On the other hand, I find it utterly enraging that so few men realize just how wrong their ideas about the health system are, especially with the continuing fact that men are still treated (biologically) as the norm from which women are the deviation. One of my colleagues had a heart attack and didn’t get help for over an hour because she didn’t recognize it. Why? Because the symptoms that everyone tells you to watch out for are all based on the male experience of heart attack. Ugh…
And don’t get me started on the whole argument about why they should get free condoms if hormonal birth control is going to be covered by insurance. I’ve been known to just walk away from the table when that one comes up.
@kittehs “It’s pronounced ‘teh-ah-tim-eh’.” Heeeeeee!
I should have phrased what I said above differently: I thought they had good points about gender roles being limiting to everyone, but they were not coming from the same place I was. I don’t know what place they are coming from, except that it’s one that I don’t really want to visit.

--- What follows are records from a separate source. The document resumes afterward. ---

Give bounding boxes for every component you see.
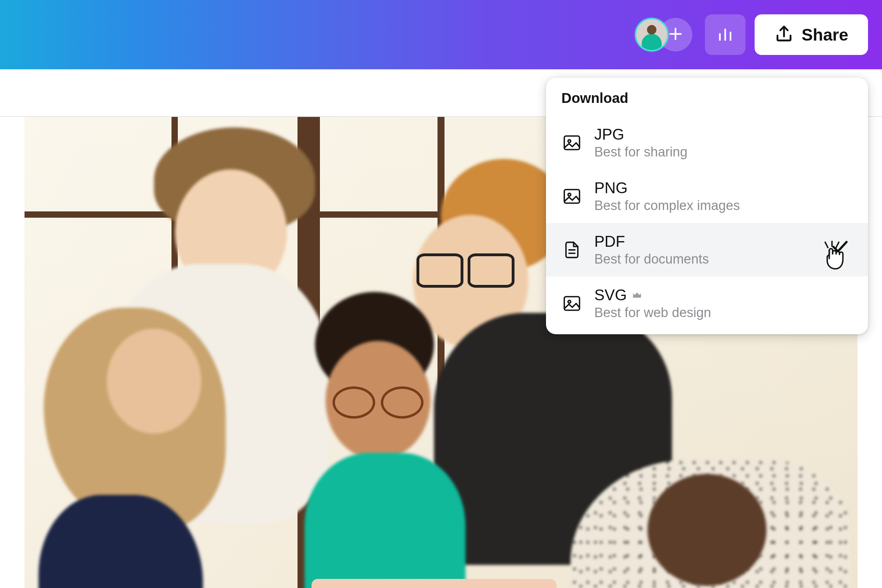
download-option-text: JPG Best for sharing xyxy=(594,126,687,160)
download-option-text: PNG Best for complex images xyxy=(594,179,740,213)
svg-rect-11 xyxy=(564,297,580,310)
download-option-subtitle: Best for documents xyxy=(594,252,709,267)
svg-point-12 xyxy=(568,300,571,303)
svg-rect-7 xyxy=(564,189,580,203)
download-option-subtitle: Best for complex images xyxy=(594,198,740,213)
photo-decoration xyxy=(312,579,556,588)
analytics-button[interactable] xyxy=(705,14,746,55)
download-option-svg[interactable]: SVG Best for web design xyxy=(546,276,868,334)
download-option-title-text: SVG xyxy=(594,286,627,304)
download-option-title: SVG xyxy=(594,286,711,304)
crown-icon xyxy=(632,286,642,304)
app-header: Share xyxy=(0,0,882,69)
download-option-text: SVG Best for web design xyxy=(594,286,711,320)
user-avatar[interactable] xyxy=(635,18,669,51)
download-panel: Download JPG Best for sharing PNG Best f… xyxy=(546,78,868,334)
photo-decoration xyxy=(107,328,201,434)
image-icon xyxy=(561,132,582,153)
cursor-click-icon xyxy=(820,241,847,274)
image-icon xyxy=(561,186,582,207)
photo-decoration xyxy=(333,386,423,414)
svg-point-6 xyxy=(568,140,571,142)
document-icon xyxy=(561,239,582,260)
collaborators-cluster xyxy=(635,18,692,51)
photo-decoration xyxy=(304,453,465,588)
svg-line-15 xyxy=(836,242,839,248)
download-option-png[interactable]: PNG Best for complex images xyxy=(546,170,868,223)
download-option-subtitle: Best for sharing xyxy=(594,144,687,160)
download-option-subtitle: Best for web design xyxy=(594,305,711,320)
image-icon xyxy=(561,293,582,314)
svg-line-13 xyxy=(825,242,828,248)
svg-rect-5 xyxy=(564,136,580,150)
bar-chart-icon xyxy=(716,25,734,45)
photo-decoration xyxy=(417,254,514,285)
download-option-title: PDF xyxy=(594,233,709,250)
download-option-text: PDF Best for documents xyxy=(594,233,709,267)
photo-decoration xyxy=(648,474,766,586)
download-panel-title: Download xyxy=(546,78,868,116)
plus-icon xyxy=(668,26,684,44)
share-button[interactable]: Share xyxy=(754,14,868,55)
share-upload-icon xyxy=(774,24,794,45)
download-option-title: PNG xyxy=(594,179,740,197)
share-label: Share xyxy=(801,25,848,45)
download-option-jpg[interactable]: JPG Best for sharing xyxy=(546,116,868,170)
svg-point-8 xyxy=(568,193,571,196)
download-option-title: JPG xyxy=(594,126,687,143)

I thought of the Pratchett quote too, and how he says in one of his books that evil begins we you start to see people as things.
Gillian LOL!
Carleyblue – yes! I think Granny Weatherwax says that. Can’t remember which book it’s in – Lords and Ladies, maybe? It pretty much describes how the elves see everyone (human or not) at any rate.
MRAs usually aren’t the ones talking about gender roles limiting people. In fact, they seem to policing gender roles more than anyone.
Kitteh’s: I think I just read that quote in Witches Abroad.
Okay, show of hands: how many folks here have read more than three Practchett books?
*shoves hand into the air*
I’m currently rereading Going Postal.
^ this, this, a thousand times this. Their sneering contempt for “betas” and “omegas” coupled with the simultaneous hero worship/jealous rage of “alphas”, and the need to shoehorn all men into one of those categories, does nothing to recognize the complex humanity of their fellow men.
Nice. I think you’ve hit the nail on the head.
Gillian: I’m just getting started on Pratchett, I’ve only read two so far.
hellkell: I envy you. Though I love Pratchett’s humor and his wordcraft as much on the third as the first reading, there is nothing like the experience of discovering the work for the first time!
Ghost Betty: does it strike you that a lot of what they seem to rage about also stems from self-loathing? I read a lot of the comments that come up, and the other side of the “omg, women feel free to sleep with whoever they want to and aren’t shamed into settling down with someone first” seems to inevitably be “but they aren’t doing it with me!!”
What frightens me about MRA’s is the thought that once you start dehumanizing entire categories of people, you end up with terrible concepts like slavery. And really, the concept of women as chattel is no different from slavery. It’s just dressed up prettier.
Although some of these MRA’s seem to be A-okay with slavery, as well…
I desperately hope they really are a tiny minority and that the mass communication phenomenon of the internet has simply made them more visible.